(Data extracts Opens)

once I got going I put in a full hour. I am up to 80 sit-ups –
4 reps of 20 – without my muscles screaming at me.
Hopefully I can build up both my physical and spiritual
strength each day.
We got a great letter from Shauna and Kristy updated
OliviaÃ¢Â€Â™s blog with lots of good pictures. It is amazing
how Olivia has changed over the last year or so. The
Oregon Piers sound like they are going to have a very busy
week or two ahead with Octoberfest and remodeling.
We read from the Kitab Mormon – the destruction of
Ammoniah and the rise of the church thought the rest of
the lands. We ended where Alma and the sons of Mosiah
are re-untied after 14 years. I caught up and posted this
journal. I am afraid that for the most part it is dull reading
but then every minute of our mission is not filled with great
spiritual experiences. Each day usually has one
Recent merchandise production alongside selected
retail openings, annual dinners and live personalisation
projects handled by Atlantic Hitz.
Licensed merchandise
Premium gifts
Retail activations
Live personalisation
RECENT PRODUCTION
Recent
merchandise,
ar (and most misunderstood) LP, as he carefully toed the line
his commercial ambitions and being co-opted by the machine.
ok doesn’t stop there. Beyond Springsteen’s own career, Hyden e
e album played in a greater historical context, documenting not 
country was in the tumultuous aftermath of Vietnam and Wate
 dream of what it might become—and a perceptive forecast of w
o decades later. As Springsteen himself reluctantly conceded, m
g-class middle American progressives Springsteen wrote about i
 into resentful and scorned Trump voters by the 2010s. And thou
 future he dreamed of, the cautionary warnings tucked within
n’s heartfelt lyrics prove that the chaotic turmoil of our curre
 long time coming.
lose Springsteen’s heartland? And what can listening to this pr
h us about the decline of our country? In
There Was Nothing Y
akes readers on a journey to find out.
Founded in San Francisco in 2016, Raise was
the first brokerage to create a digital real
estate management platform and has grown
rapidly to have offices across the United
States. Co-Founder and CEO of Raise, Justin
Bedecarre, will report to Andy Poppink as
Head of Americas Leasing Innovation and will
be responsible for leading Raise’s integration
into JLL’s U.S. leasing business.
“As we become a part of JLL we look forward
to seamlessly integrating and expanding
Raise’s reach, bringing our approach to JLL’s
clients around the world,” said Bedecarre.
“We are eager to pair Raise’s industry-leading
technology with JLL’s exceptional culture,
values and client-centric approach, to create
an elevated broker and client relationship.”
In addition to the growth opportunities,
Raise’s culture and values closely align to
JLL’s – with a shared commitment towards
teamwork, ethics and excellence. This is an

(Data extracts Closes)

— The problem —
Check the listing for the word "from". Show each line that has it.

— Exercise response —
We got a great letter from Shauna and Kristy updated
We read from the Kitab Mormon – the destruction of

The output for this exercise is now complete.